*WHAT IS NEEDED*. Present an exact copy of each line below.

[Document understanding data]
"""
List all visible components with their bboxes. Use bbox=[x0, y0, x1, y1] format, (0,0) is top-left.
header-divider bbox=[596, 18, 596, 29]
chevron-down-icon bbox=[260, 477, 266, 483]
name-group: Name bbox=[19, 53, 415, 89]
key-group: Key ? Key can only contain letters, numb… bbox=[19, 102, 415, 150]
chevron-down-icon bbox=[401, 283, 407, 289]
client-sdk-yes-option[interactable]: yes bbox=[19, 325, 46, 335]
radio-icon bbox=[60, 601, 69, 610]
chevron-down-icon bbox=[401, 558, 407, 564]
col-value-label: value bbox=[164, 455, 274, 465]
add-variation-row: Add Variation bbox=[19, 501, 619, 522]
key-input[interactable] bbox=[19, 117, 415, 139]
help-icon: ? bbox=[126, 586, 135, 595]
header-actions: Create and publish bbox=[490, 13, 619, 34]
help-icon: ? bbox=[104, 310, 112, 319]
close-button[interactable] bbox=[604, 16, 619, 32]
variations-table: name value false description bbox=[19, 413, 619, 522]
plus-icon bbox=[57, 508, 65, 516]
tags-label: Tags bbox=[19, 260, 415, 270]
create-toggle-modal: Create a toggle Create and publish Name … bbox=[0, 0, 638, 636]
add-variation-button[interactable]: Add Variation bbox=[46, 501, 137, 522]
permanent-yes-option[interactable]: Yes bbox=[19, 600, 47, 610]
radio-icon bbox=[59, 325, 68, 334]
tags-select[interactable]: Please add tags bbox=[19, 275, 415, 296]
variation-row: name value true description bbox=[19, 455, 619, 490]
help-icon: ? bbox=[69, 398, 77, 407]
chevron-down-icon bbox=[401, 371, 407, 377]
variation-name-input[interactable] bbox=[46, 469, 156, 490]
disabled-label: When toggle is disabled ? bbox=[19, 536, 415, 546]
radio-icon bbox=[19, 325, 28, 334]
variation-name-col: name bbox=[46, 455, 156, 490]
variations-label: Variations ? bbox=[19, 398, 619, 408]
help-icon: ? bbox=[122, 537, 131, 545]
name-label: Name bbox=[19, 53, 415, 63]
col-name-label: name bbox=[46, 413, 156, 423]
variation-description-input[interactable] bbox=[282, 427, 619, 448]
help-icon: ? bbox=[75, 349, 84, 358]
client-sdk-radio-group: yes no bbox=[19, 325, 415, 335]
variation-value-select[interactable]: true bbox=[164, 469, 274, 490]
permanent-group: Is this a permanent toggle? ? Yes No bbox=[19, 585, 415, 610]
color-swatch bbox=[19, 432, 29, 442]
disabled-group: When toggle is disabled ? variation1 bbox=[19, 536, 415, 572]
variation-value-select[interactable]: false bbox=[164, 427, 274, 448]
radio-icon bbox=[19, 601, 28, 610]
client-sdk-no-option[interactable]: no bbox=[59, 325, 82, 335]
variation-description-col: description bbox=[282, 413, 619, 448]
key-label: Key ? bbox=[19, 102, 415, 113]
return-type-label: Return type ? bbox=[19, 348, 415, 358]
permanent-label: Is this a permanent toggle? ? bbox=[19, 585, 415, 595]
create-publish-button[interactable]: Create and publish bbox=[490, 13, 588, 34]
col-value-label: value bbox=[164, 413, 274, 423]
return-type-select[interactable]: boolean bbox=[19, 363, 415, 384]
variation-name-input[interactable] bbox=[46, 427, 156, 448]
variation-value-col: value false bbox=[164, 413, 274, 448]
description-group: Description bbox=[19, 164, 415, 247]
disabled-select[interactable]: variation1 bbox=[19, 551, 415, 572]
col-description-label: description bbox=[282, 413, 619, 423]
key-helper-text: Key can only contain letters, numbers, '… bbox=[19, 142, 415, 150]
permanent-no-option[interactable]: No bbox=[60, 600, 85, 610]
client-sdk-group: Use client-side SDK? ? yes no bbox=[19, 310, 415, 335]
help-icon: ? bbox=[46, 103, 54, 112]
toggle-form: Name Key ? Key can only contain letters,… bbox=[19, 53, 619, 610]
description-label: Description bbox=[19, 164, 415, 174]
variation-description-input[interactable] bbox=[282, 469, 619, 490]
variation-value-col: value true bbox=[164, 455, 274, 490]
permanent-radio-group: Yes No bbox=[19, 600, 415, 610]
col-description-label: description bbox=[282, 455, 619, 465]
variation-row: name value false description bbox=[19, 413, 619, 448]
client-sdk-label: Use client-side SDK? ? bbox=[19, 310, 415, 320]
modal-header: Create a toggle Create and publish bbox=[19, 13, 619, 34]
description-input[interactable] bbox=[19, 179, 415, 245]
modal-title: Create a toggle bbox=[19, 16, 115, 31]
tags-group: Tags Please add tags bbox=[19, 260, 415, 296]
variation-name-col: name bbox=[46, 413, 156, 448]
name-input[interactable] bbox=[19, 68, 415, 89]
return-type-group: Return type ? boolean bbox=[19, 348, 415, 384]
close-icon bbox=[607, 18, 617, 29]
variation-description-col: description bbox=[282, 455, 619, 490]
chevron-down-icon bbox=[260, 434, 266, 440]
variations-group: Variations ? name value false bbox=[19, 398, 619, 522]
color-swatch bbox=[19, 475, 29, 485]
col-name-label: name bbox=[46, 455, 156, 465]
"""
*YOUR RESPONSE*.
List all visible components with their bboxes. Use bbox=[x0, y0, x1, y1] format, (0,0) is top-left.
header-divider bbox=[596, 18, 596, 29]
chevron-down-icon bbox=[260, 477, 266, 483]
name-group: Name bbox=[19, 53, 415, 89]
key-group: Key ? Key can only contain letters, numb… bbox=[19, 102, 415, 150]
chevron-down-icon bbox=[401, 283, 407, 289]
client-sdk-yes-option[interactable]: yes bbox=[19, 325, 46, 335]
radio-icon bbox=[60, 601, 69, 610]
chevron-down-icon bbox=[401, 558, 407, 564]
col-value-label: value bbox=[164, 455, 274, 465]
add-variation-row: Add Variation bbox=[19, 501, 619, 522]
key-input[interactable] bbox=[19, 117, 415, 139]
help-icon: ? bbox=[126, 586, 135, 595]
header-actions: Create and publish bbox=[490, 13, 619, 34]
help-icon: ? bbox=[104, 310, 112, 319]
close-button[interactable] bbox=[604, 16, 619, 32]
variations-table: name value false description bbox=[19, 413, 619, 522]
plus-icon bbox=[57, 508, 65, 516]
tags-label: Tags bbox=[19, 260, 415, 270]
create-toggle-modal: Create a toggle Create and publish Name … bbox=[0, 0, 638, 636]
add-variation-button[interactable]: Add Variation bbox=[46, 501, 137, 522]
permanent-yes-option[interactable]: Yes bbox=[19, 600, 47, 610]
radio-icon bbox=[59, 325, 68, 334]
tags-select[interactable]: Please add tags bbox=[19, 275, 415, 296]
variation-row: name value true description bbox=[19, 455, 619, 490]
help-icon: ? bbox=[69, 398, 77, 407]
chevron-down-icon bbox=[401, 371, 407, 377]
variation-name-input[interactable] bbox=[46, 469, 156, 490]
disabled-label: When toggle is disabled ? bbox=[19, 536, 415, 546]
radio-icon bbox=[19, 325, 28, 334]
variation-name-col: name bbox=[46, 455, 156, 490]
variations-label: Variations ? bbox=[19, 398, 619, 408]
help-icon: ? bbox=[122, 537, 131, 545]
name-label: Name bbox=[19, 53, 415, 63]
col-name-label: name bbox=[46, 413, 156, 423]
variation-description-input[interactable] bbox=[282, 427, 619, 448]
help-icon: ? bbox=[75, 349, 84, 358]
client-sdk-radio-group: yes no bbox=[19, 325, 415, 335]
variation-value-select[interactable]: true bbox=[164, 469, 274, 490]
permanent-group: Is this a permanent toggle? ? Yes No bbox=[19, 585, 415, 610]
color-swatch bbox=[19, 432, 29, 442]
disabled-group: When toggle is disabled ? variation1 bbox=[19, 536, 415, 572]
variation-value-select[interactable]: false bbox=[164, 427, 274, 448]
radio-icon bbox=[19, 601, 28, 610]
client-sdk-no-option[interactable]: no bbox=[59, 325, 82, 335]
variation-description-col: description bbox=[282, 413, 619, 448]
key-label: Key ? bbox=[19, 102, 415, 113]
return-type-label: Return type ? bbox=[19, 348, 415, 358]
permanent-label: Is this a permanent toggle? ? bbox=[19, 585, 415, 595]
create-publish-button[interactable]: Create and publish bbox=[490, 13, 588, 34]
col-value-label: value bbox=[164, 413, 274, 423]
return-type-select[interactable]: boolean bbox=[19, 363, 415, 384]
variation-name-input[interactable] bbox=[46, 427, 156, 448]
variation-value-col: value false bbox=[164, 413, 274, 448]
description-group: Description bbox=[19, 164, 415, 247]
disabled-select[interactable]: variation1 bbox=[19, 551, 415, 572]
col-description-label: description bbox=[282, 413, 619, 423]
key-helper-text: Key can only contain letters, numbers, '… bbox=[19, 142, 415, 150]
permanent-no-option[interactable]: No bbox=[60, 600, 85, 610]
client-sdk-group: Use client-side SDK? ? yes no bbox=[19, 310, 415, 335]
help-icon: ? bbox=[46, 103, 54, 112]
toggle-form: Name Key ? Key can only contain letters,… bbox=[19, 53, 619, 610]
description-label: Description bbox=[19, 164, 415, 174]
variation-description-input[interactable] bbox=[282, 469, 619, 490]
variation-value-col: value true bbox=[164, 455, 274, 490]
permanent-radio-group: Yes No bbox=[19, 600, 415, 610]
col-description-label: description bbox=[282, 455, 619, 465]
variation-row: name value false description bbox=[19, 413, 619, 448]
client-sdk-label: Use client-side SDK? ? bbox=[19, 310, 415, 320]
modal-header: Create a toggle Create and publish bbox=[19, 13, 619, 34]
description-input[interactable] bbox=[19, 179, 415, 245]
modal-title: Create a toggle bbox=[19, 16, 115, 31]
tags-group: Tags Please add tags bbox=[19, 260, 415, 296]
variation-name-col: name bbox=[46, 413, 156, 448]
name-input[interactable] bbox=[19, 68, 415, 89]
return-type-group: Return type ? boolean bbox=[19, 348, 415, 384]
close-icon bbox=[607, 18, 617, 29]
variation-description-col: description bbox=[282, 455, 619, 490]
chevron-down-icon bbox=[260, 434, 266, 440]
variations-group: Variations ? name value false bbox=[19, 398, 619, 522]
color-swatch bbox=[19, 475, 29, 485]
col-name-label: name bbox=[46, 455, 156, 465]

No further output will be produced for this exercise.